## Task statement:
Filter the records for "محصولات" and keep each line that has it.

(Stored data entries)
+-------+

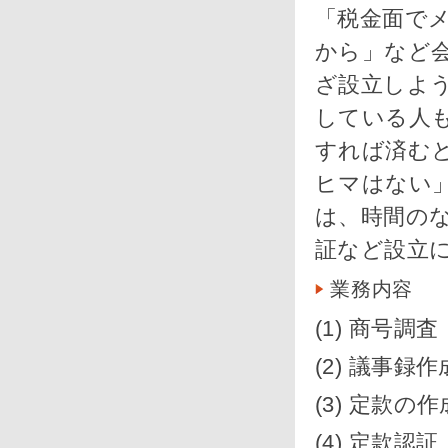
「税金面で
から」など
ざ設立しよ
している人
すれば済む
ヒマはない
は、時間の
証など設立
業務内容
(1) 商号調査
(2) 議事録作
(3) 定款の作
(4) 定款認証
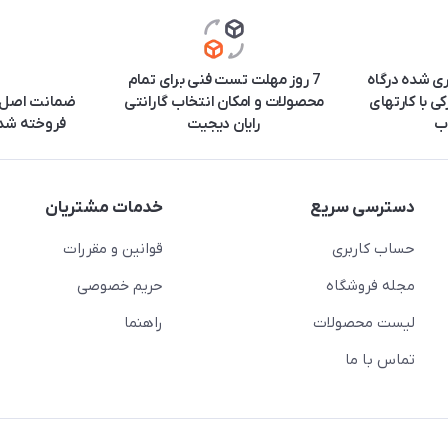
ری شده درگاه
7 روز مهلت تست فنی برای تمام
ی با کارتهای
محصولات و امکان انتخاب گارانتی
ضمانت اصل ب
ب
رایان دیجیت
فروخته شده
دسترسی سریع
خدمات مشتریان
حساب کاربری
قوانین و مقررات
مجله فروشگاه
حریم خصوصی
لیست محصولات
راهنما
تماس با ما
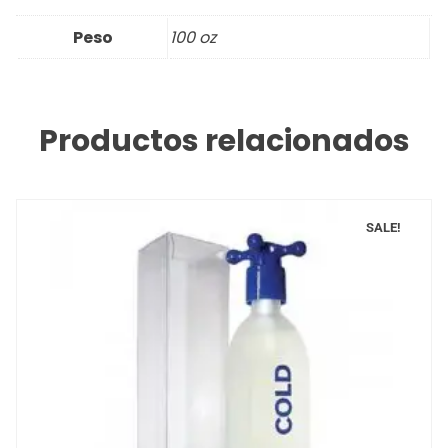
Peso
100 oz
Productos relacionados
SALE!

+-------+

## Answer to this exercise:
محصولات و امکان انتخاب گارانتی
لیست محصولات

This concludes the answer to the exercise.